Italy’s well is running dry. The country’s water system is under severe pressure, made worse by climate change. The government is trying to address the crisis with big projects. But Italy also requires deeper reform of the entire sector in order to attract private capital.
Italians use a lot of water: 220 litres a day compared with 165 litres on average across Europe, says think-tank Ambrosetti. It is getting harder to find. Last year was the hottest on record. Rainfall was about 50mm lower than average. This year is looking little better.
The country experiences severe water stress. About 40 per cent of the population have suffered rationing. That is bad news for olive groves and vineyards. The agriculture sector lost €6bn of revenue last year.
Fast-tracking a few projects will help, particularly increasing reservoir capacity. But Italy’s main focus should be improving its infrastructure using European post-pandemic recovery funding. More than 40 per cent of water is lost en route, says Ambrosetti.
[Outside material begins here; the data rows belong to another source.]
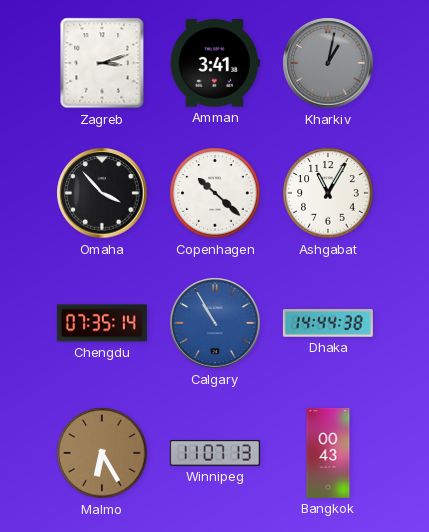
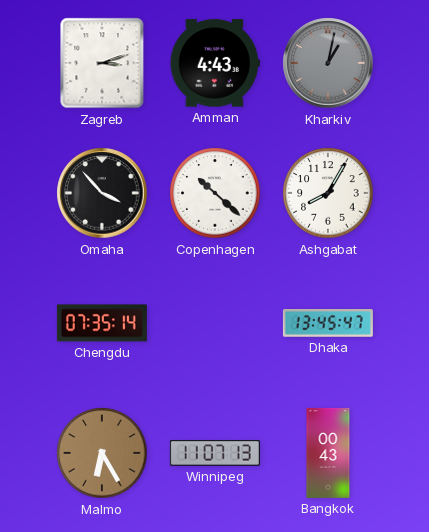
Amman: 3:41 -> 4:43
Ashgabat: 11:05 -> 8:05
Calgary: 10:55 -> none
Dhaka: 14:44 -> 13:45
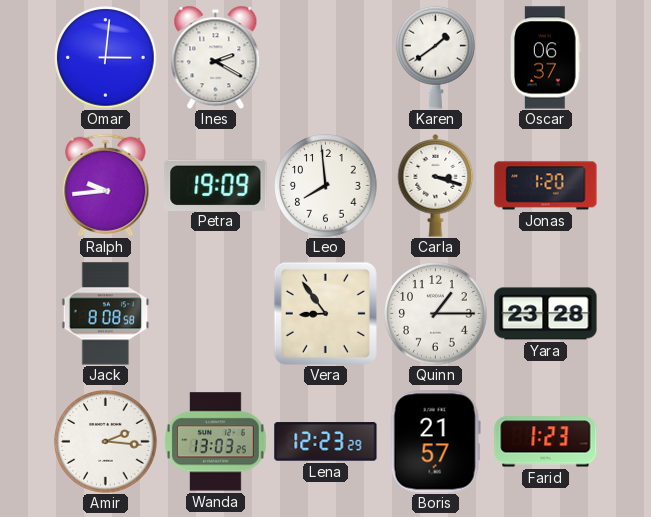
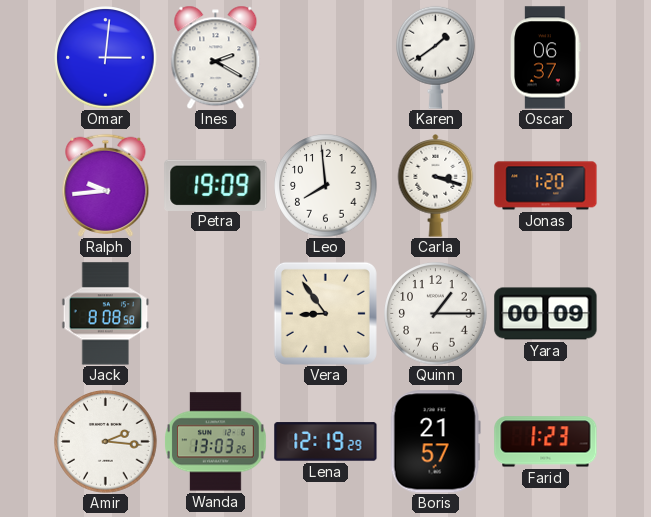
Yara: 23:28 -> 00:09
Lena: 12:23 -> 12:19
Compare that with the much-maligned UK water system, which loses about 20 per cent.
Construction groups such as listed WeBuild could be in line for large contracts. There is talk of roping in energy companies so that new reservoirs can double up as pumped storage.
Plugging Italy’s leaks will require regulatory reform to attract investment. Tariffs are low at €2 for 1,000 litres. This is about half the level of France and Germany. Unpaid bills are also high.
Meanwhile, Italy’s fragmented water sector needs to consolidate. It has almost 2,000 operators, mostly local municipalities. Some of the bigger ones, such as Rome’s Acea and Bologna’s Hera, are publicly traded. But most are small. France’s Veolia invested in some utilities in the south of the country but has put its holdings in Sicily, Campania and Lazio up for sale.
The sector is a political swamp. But unless it can attract private capital and enterprise, it is hard to see how Italy’s infrastructure will hold water.